For safety's sake - vermiculite is poison. Make sure you wear a mask. The dust can kill you. Also, if you drink booze/beer/wine you should never take Tylenol. It will fry your liver. Read the warnings on the label.

Now for gardening. You live in Mass. like I do.

There are warm season crops and cool weather crops. This is the time for cool weather crops. You should be planting lettuce, spinach, mesclun mix, other leafy greens, peas, radish and broccoli.

It's way too early for any warm weather stuff - tomatoes, beans, peppers, summer squash, eggplants.

Onions can take two seasons if you do it from seed. One year you plant the seed and you get little onions (sets) and the next year you plant the sets. The easy way is to buy onion sets. They're little onions. That's the way I've done it in the past.

All of my leafy greens I'll plant right out in the soil.

If you don't have a ton of sun and great conditions to start seeds you may want to think about buying plants. I buy broccoli plants in six packs. Ditto for tomatoes, eggplants and peppers.

Squash, cukes, melons and other big seeds you can start in the garden yourself or a few weeks early if you want to transplant them into the garden once they get started.

Cabbage & potatoes I don't grow because the stuff is so cheap anyways.

Because I have a small garden I concentrate on things that have high value - tomatoes, peppers sweet and hot, squashes, fresh greens, beans, peas, lots of herbs. Hot peppers are great to grow. They're prolific, dry easy and store a long time. Plus they're expensive to buy.

You gotta start composting yesterday. Just put a bag on your counter and put all of your veggie scraps, coffee grounds, shrimp shells and that sort of stuff into the bag then every day or two pile it up outside. Cover it with some leaves, lawn clippings and soil and you will be cooking up your own compost.

Also, don't waste your money on a bunch of crap. Join the Northeast Organic Farmers Association. This past weekend was bulk order pickup day. The whole association goes in to buy a big order of fertilizers, composts, bug killers, other supplements. Because we all order together we get a better deal.

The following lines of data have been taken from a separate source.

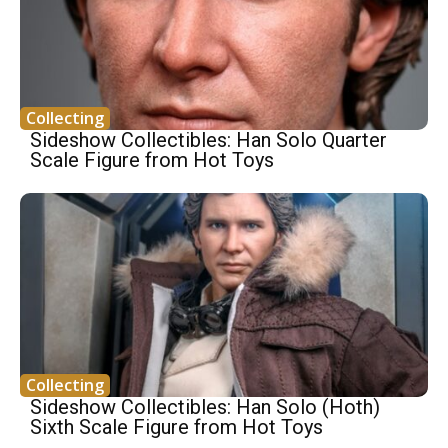
Collecting
Sideshow Collectibles: Han Solo Quarter
Scale Figure from Hot Toys
Collecting
Sideshow Collectibles: Han Solo (Hoth)
Sixth Scale Figure from Hot Toys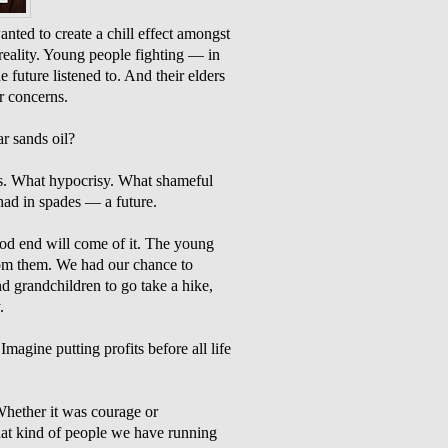
ted to create a chill effect amongst
 reality. Young people fighting — in
 future listened to. And their elders
ir concerns.
r sands oil?
s. What hypocrisy. What shameful
had in spades — a future.
od end will come of it. The young
rom them. We had our chance to
nd grandchildren to go take a hike,
.
 Imagine putting profits before all life
Whether it was courage or
hat kind of people we have running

My plan - last fall I spread my composts, added azomite and spread wood ashes over the winter. This weekend I put down black plastic to warm the soil. Next weekend I'll direct sow into the ground all of my leafy greens and peas. Then for the next couple of weeks I'll sow a couple more successive plantings of greens and peas.

Come the middle of May (we can gets frosts right through Memorial Day. Memorial day is our frost free day.) I'll buy my six packs of plants and put em in the ground. Toward August when things start cooling off again I'll plants more leafy greens and peas.

I don't have ideal seed starting conditions so I buy a lot of my plants because they are much healthier and will yield heavier than crappy, little, stretched, leggy plants that I start.

Abraham

Mayberry said...

Nothing worth doing is easy.... Ain't it a bit cool yet for a garden up there? Anyhoo, good luck with it.